▸ Task prompt
Every entry must be repeated exactly. Exclude all pictures.

▸ Records shown
---

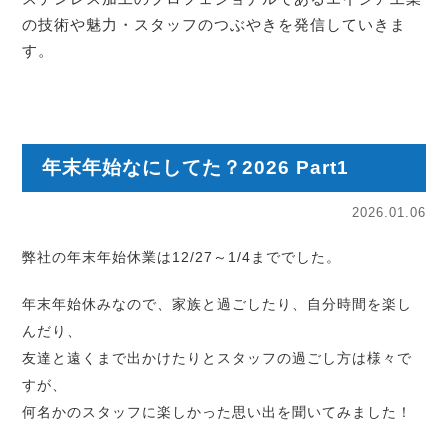
の技術や魅力・スタッフのつぶやきを発信していきま
す。
年末年始なにしてた？2026 Part1
2026.01.06
弊社の年末年始休業は12/27～1/4まででした。
年末年始休みなので、家族と過ごしたり、自分時間を楽し
んだり、
友達と遠くまで出かけたりとスタッフの過ごし方は様々で
すが、
何名かのスタッフに楽しかった思い出を聞いてみました！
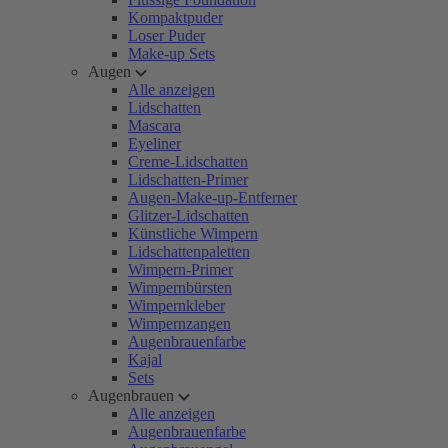
Kompaktpuder
Loser Puder
Make-up Sets
Augen
Alle anzeigen
Lidschatten
Mascara
Eyeliner
Creme-Lidschatten
Lidschatten-Primer
Augen-Make-up-Entferner
Glitzer-Lidschatten
Künstliche Wimpern
Lidschattenpaletten
Wimpern-Primer
Wimpernbürsten
Wimpernkleber
Wimpernzangen
Augenbrauenfarbe
Kajal
Sets
Augenbrauen
Alle anzeigen
Augenbrauenfarbe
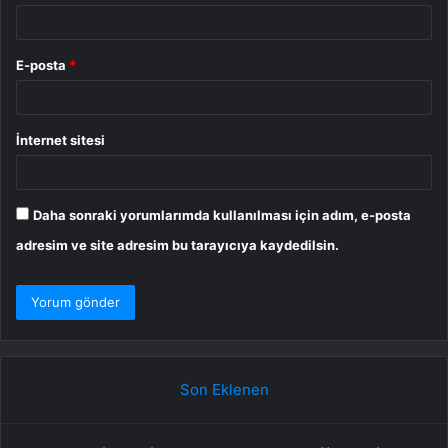
E-posta
*
İnternet sitesi
Daha sonraki yorumlarımda kullanılması için adım, e-posta
adresim ve site adresim bu tarayıcıya kaydedilsin.
Son Eklenen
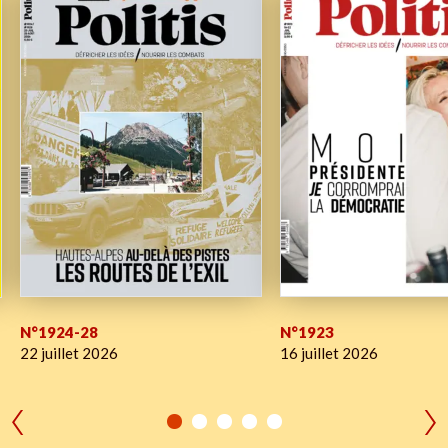
N°1924-28
N°1923
22 juillet 2026
16 juillet 2026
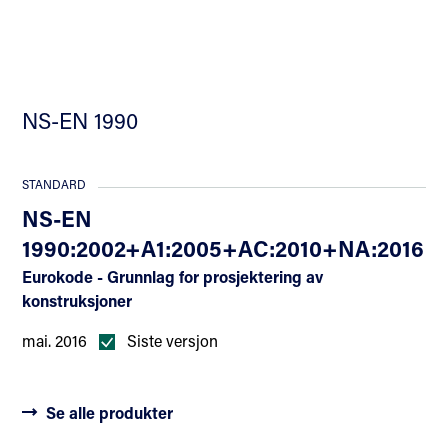
NS-EN 1990
STANDARD
NS-EN
1990:2002+A1:2005+AC:2010+NA:2016
Eurokode - Grunnlag for prosjektering av
konstruksjoner
mai. 2016
Siste versjon
Se alle produkter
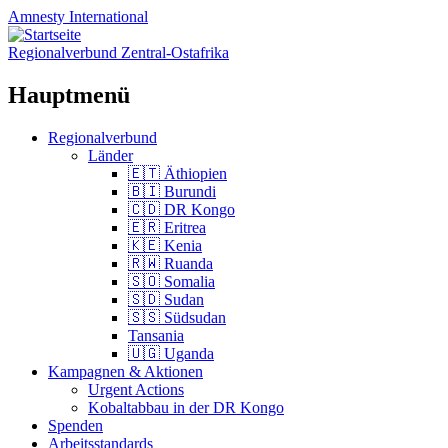
Amnesty
International
Regionalverbund Zentral-Ostafrika
Hauptmenü
Zum
Regionalverbund
Inhalt
Länder
springen
🇪🇹 Äthiopien
🇧🇮 Burundi
🇨🇩 DR Kongo
🇪🇷 Eritrea
🇰🇪 Kenia
🇷🇼 Ruanda
🇸🇴 Somalia
🇸🇩 Sudan
🇸🇸 Südsudan
Tansania
🇺🇬 Uganda
Kampagnen & Aktionen
Urgent Actions
Kobaltabbau in der DR Kongo
Spenden
Arbeitsstandards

---

▸ Task answer
の技術や魅力・スタッフのつぶやきを発信していきま
す。
年末年始なにしてた？2026 Part1
2026.01.06
弊社の年末年始休業は12/27～1/4まででした。
年末年始休みなので、家族と過ごしたり、自分時間を楽し
んだり、
友達と遠くまで出かけたりとスタッフの過ごし方は様々で
すが、
何名かのスタッフに楽しかった思い出を聞いてみました！
Kompaktpuder
Loser Puder
Make-up Sets
Augen
Alle anzeigen
Lidschatten
Mascara
Eyeliner
Creme-Lidschatten
Lidschatten-Primer
Augen-Make-up-Entferner
Glitzer-Lidschatten
Künstliche Wimpern
Lidschattenpaletten
Wimpern-Primer
Wimpernbürsten
Wimpernkleber
Wimpernzangen
Augenbrauenfarbe
Kajal
Sets
Augenbrauen
Alle anzeigen
Augenbrauenfarbe
E-posta
*
İnternet sitesi
Daha sonraki yorumlarımda kullanılması için adım, e-posta
adresim ve site adresim bu tarayıcıya kaydedilsin.
Son Eklenen
N°1924-28
N°1923
22 juillet 2026
16 juillet 2026
NS-EN 1990
STANDARD
NS-EN
1990:2002+A1:2005+AC:2010+NA:2016
Eurokode - Grunnlag for prosjektering av
konstruksjoner
mai. 2016
Siste versjon
Se alle produkter
Amnesty
International
Regionalverbund Zentral-Ostafrika
Hauptmenü
Zum
Regionalverbund
Inhalt
Länder
springen
🇪🇹 Äthiopien
🇧🇮 Burundi
🇨🇩 DR Kongo
🇪🇷 Eritrea
🇰🇪 Kenia
🇷🇼 Ruanda
🇸🇴 Somalia
🇸🇩 Sudan
🇸🇸 Südsudan
Tansania
🇺🇬 Uganda
Kampagnen & Aktionen
Urgent Actions
Kobaltabbau in der DR Kongo
Spenden
Arbeitsstandards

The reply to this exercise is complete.